Sabemos que somos responsáveis pelos nossas atos, sabemos que existe a Lei de causa e efeito, segundo a qual nós colhemos aquilo que plantamos. Somos ensinados a fazer o bem sem ver a quem, a fazer o bem sem esperar nada em troca. Mas na prática não é bem assim. Talvez com você seja; não precisa se ofender.

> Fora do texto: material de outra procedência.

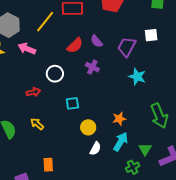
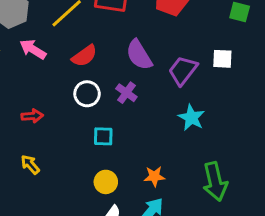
purple semicircle: (97, 41) -> (139, 55), size x1.5
red semicircle: (75, 45) -> (84, 56), moved
white circle: (55, 74) -> (87, 94), moved
cyan square: (72, 103) -> (103, 136), moved

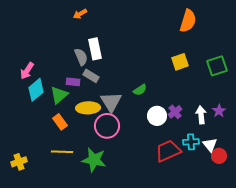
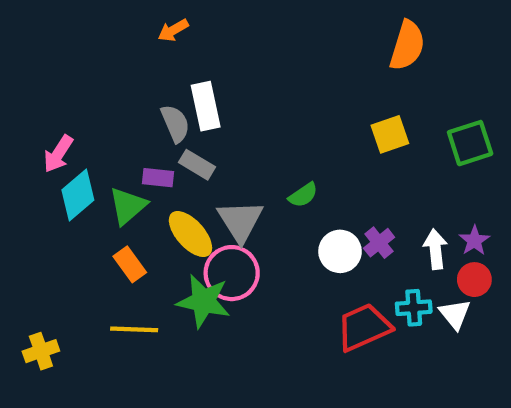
yellow ellipse: (88, 108) -> (190, 234), turned 50
red circle: (219, 156) -> (474, 280), moved
green star: (94, 160) -> (203, 301), moved

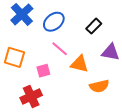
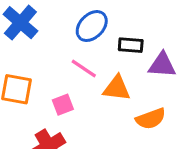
blue ellipse: (54, 22) -> (92, 26), moved
black rectangle: (94, 26) -> (131, 45), moved, turned 56

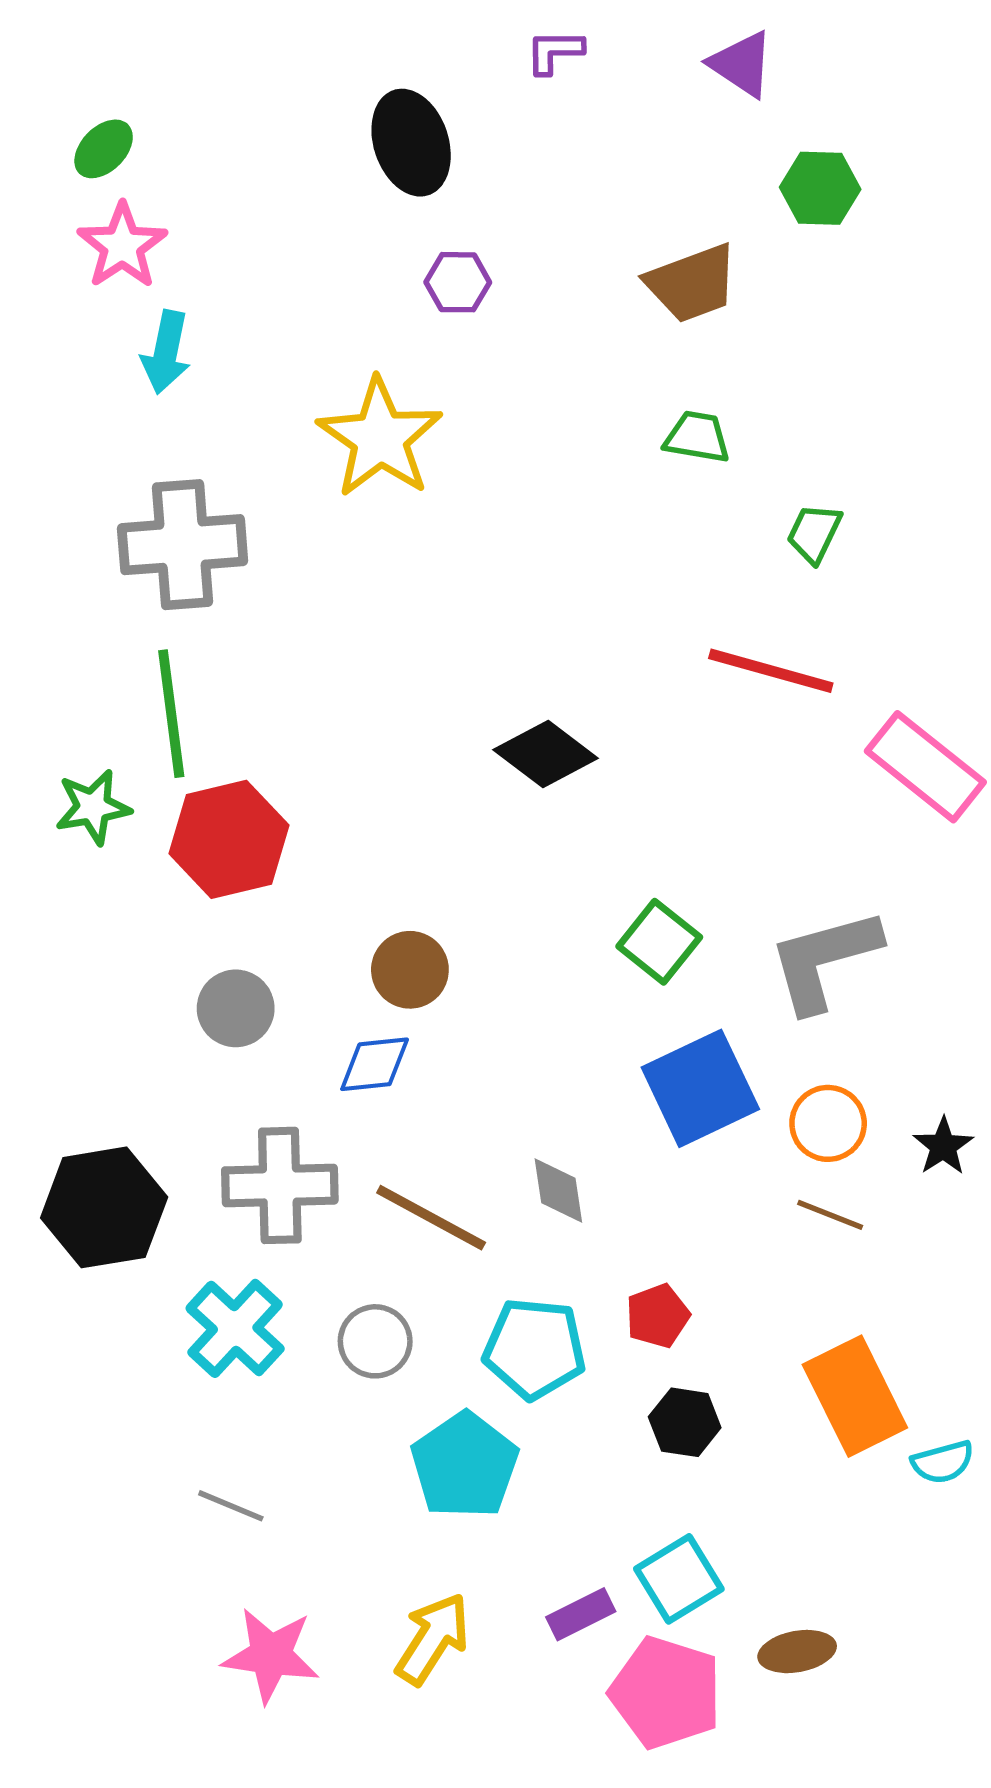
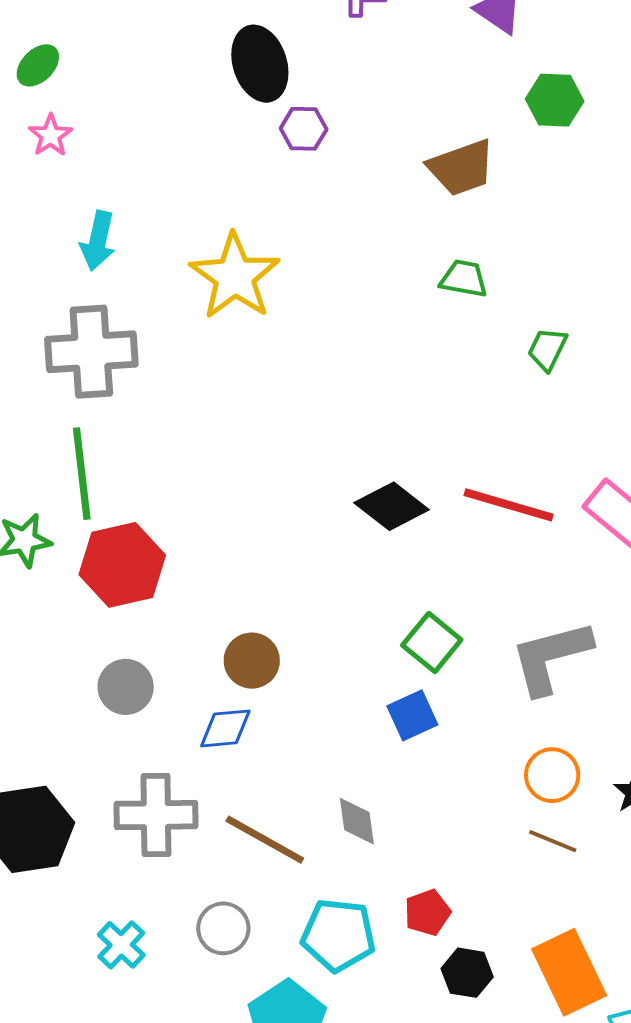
pink star: (122, 246) -> (50, 135), size x0.7
purple hexagon: (458, 282) -> (304, 129), moved
cyan arrow: (166, 352) -> (98, 241), moved
red line: (771, 671) -> (509, 505), moved
black diamond: (546, 754) -> (392, 506), moved
blue square: (700, 1088) -> (412, 715), moved, size x0.6
cyan cross: (235, 1328) -> (121, 945), moved, size x0.7
black hexagon: (685, 1422) -> (467, 973), moved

Vai dizer que você nunca repassou na memória as boas ações praticadas? Vai dizer que você não espera alguma recompensazinha quando voltar pro lado de lá? Queremos, de alguma forma, quitar nossas dívidas e fazer algum saldo positivo. Queremos nos livrar do umbral. Queremos ser bons, mas não apenas isso: Também queremos ser reconhecidos como bons.

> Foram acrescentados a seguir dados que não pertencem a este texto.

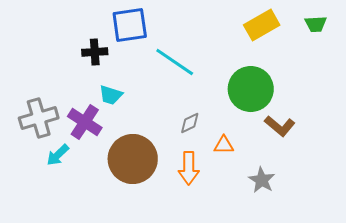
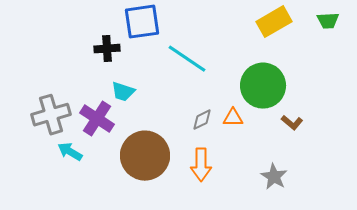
brown L-shape: (280, 126) -> (292, 123), size x0.7
orange triangle: (224, 145) -> (233, 118), moved
cyan arrow: (58, 155) -> (70, 152), turned 75

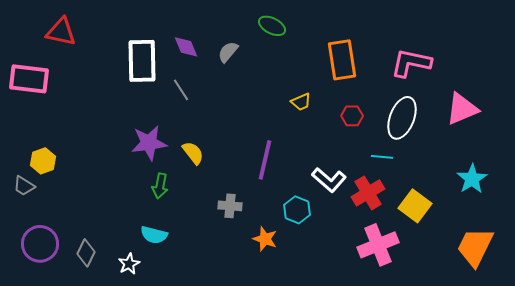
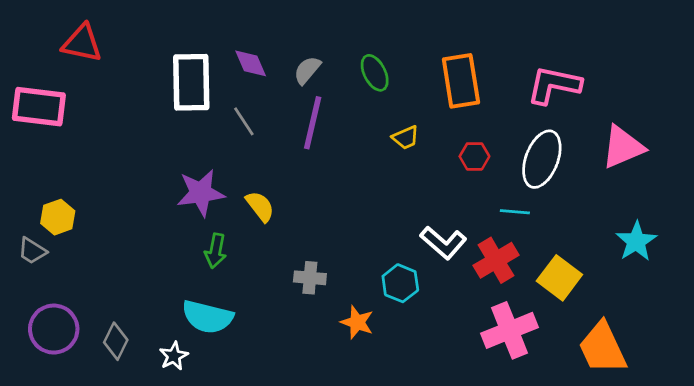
green ellipse: (272, 26) -> (375, 73), moved, turned 36
purple line: (265, 160) -> (313, 123), moved
cyan semicircle: (154, 235) -> (207, 317), size x1.4
orange trapezoid: (475, 247) -> (603, 348), moved, turned -51

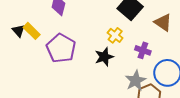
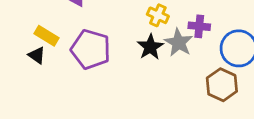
black triangle: (18, 31) -> (37, 55), moved
gray star: (136, 81) -> (179, 43), moved

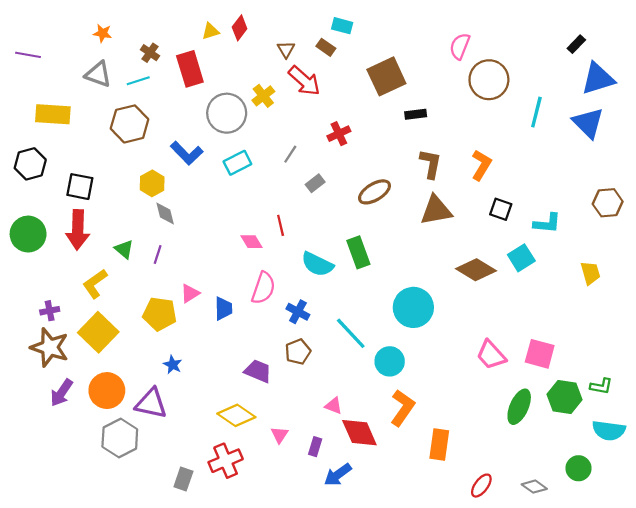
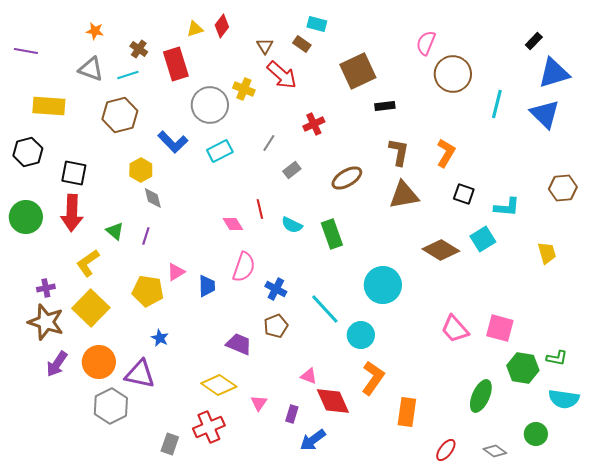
yellow cross: (263, 96) -> (244, 89), turned -30
cyan semicircle: (317, 264) -> (292, 225), moved, size x0.7
green ellipse: (519, 407) -> (481, 396), moved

Até nos assuntos da espiritualidade somos egoístas. Podemos fazer o bem sem esperar nada em troca aqui, nesta vida. Podemos praticar a caridade sem esperar reconhecimento ou recompensa aqui na matéria. Mas esperamos que tudo o que estamos fazendo de bom seja anotado no caderninho da Justiça Divina.

É claro que às vezes praticamos boas ações espontaneamente, naturalmente. Não estou dizendo que tudo o que fazemos de bom é friamente calculado. Mas são raras as vezes em que fazemos o bem só por fazer, como se fosse pra nós mesmos.

Também temos a inquietação por tentar ajudar o maior número de pessoas possível. Como se a quantidade fosse mais importante que a qualidade. É melhor fazer um bem importante e decisivo para uma pessoa do que praticar uma ação isolada e sem maiores desdobramentos para um monte de gente.

Imagine se você conseguir ser verdadeiramente útil para uma pessoa por ano. Dependendo da sua expectativa de vida e da sua persistência, você poderá ser útil de verdade para dezenas de pessoas ao longo desta sua reencarnação. Quer algo mais grandioso que isso?

Um dia iremos fazer o bem sem esperar nada em troca. Nem aqui nem do lado de lá. Fazer o bem ser esperar nada, nem reconhecimento, nem recompensa de espécie alguma, nem bem-estar íntimo, nem a sensação do dever cumprido, nada. Apenas fazer o bem porque é o que se faz. Como uma coisa natural e normal.

O bem que fazemos hoje é treino. Nossas tentativas de reforma íntima, nossos esforços de aprendizado e desenvolvimento moral, tudo isso é preparo, são tímidas tentativas de nos colocarmos em sintonia com Deus.

Deus se manifesta através de cada um de nós. Para que esta manifestação seja perene, para que vivamos em permanente sintonia com Deus, vamos ter que abrir mão do nosso individualismo, da nossa personalidade adquirida. Isso vai levar algum tempo…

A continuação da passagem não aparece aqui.